Foto: regios24/Simka

Die Entscheidung steht unmittelbar bevor: Bleibt er oder geht er doch noch? Mario Gomez hat den VfL Wolfsburg mit seiner Antwort auf die wichtigste Frage dieser Tage zuletzt ein wenig wartenlassen. Denn in der Vorwoche hieß es aus Vereinskreisen noch, direkt nach Pfingsten herrsche Klarheit über die Zukunft des Nationalstürmers, ohne dessen Tore der VfL mittlerweile wohl kein Fußball-Bundesligist mehr wäre.

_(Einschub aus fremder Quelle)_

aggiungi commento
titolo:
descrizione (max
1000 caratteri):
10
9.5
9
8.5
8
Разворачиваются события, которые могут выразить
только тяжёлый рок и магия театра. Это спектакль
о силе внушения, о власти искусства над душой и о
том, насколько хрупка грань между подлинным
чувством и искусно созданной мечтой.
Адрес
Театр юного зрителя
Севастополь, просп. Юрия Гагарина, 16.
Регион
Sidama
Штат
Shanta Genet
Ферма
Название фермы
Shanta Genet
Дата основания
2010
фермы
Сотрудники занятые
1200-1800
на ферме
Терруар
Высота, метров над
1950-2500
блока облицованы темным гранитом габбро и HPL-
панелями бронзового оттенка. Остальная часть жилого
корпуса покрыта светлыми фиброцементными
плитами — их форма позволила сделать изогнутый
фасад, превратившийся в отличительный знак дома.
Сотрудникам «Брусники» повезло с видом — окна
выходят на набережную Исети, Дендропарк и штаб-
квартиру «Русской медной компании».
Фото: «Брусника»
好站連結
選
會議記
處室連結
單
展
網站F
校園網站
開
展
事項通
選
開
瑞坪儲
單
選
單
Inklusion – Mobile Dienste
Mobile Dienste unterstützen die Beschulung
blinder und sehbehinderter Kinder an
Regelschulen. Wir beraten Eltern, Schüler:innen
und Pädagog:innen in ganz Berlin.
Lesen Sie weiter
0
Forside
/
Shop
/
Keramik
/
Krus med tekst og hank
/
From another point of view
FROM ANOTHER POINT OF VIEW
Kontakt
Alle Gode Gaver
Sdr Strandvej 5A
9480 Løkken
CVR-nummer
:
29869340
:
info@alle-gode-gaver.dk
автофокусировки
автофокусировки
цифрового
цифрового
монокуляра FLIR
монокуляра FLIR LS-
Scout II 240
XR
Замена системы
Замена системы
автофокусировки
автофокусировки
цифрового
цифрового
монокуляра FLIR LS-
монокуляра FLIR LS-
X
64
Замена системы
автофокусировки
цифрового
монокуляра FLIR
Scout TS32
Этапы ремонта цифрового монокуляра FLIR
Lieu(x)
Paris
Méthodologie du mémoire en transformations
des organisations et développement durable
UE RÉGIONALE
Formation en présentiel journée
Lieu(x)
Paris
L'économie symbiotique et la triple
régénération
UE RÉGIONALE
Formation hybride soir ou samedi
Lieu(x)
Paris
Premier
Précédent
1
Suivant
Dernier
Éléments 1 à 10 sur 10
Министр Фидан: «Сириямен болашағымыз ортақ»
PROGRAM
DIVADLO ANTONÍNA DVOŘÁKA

Heute, so hieß es dann gestern, soll das Warten aber endlich ein Ende haben. Olaf Rebbe, Sportdirektor der Wolfsburger, und Uli Ferber, Berater des 31 Jahre alten Angreifers, machen Nägel mit Köpfen. Gibt Gomez dem VfL heute sein Ja-Wort? Zuletzt deutete beinahe alles darauf hin, dass der Stürmer trotz des verpassten Europapokals in Wolfsburg bleibt. Der VfL kann in dieser Personalie nicht mitentscheiden. Denn bietet ein Klub die in Gomez’ Vertrag fixierte Ausstiegsklausel von knapp zehn Millionen Euro, hat der VfL kein Vetorecht – und muss seinen besten Angreifer ziehen lassen.

Finanziell wie sportlich lukrative Angebote und Möglichkeiten für Gomez soll es sowohl aus dem In- wie Ausland geben. Im Winter hatte der 31-Jährige eine Offerte eines Aufsteigers in die neureiche chinesische Liga abgelehnt, der ihm 15 Millionen Euro netto geboten hatte. Gomez wählte die sportliche Perspektive und blieb bei den damals schon tief in der Krise steckenden Wolfsburgern. Denn hier ist er unangefochtener Stammspieler und kann sich auf hohem Niveau für die Weltmeisterschaft 2018 in Russland zeigen.

Bleibt Gomez beim VfL, kann er sich auf einen neuen Sturmpartner freuen. Denn Borja Mayoral kehrt zu Real Madrid zurück, dafür steht der Transfer von Landry Dimata unmittelbar bevor (wir berichteten). Der 1,85 Meter große Belgier, der im Kongo zur Welt kam, wechselt aus der ersten belgischen Liga zum VfL. Für den KV Oostende erzielte er in seiner ersten Profisaison 14 Tore in 34 Einsätzen, dazu bereitete er noch vier Treffer vor.

Um Dimata zu bekommen, greifen die Wolfsburger tief in die Tasche. Nach unseren Informationen werden etwa zehn Millionen Euro fällig für das Sturmtalent, an dem auch der HSV und Werder Bremen Interesse signalisiert hatten.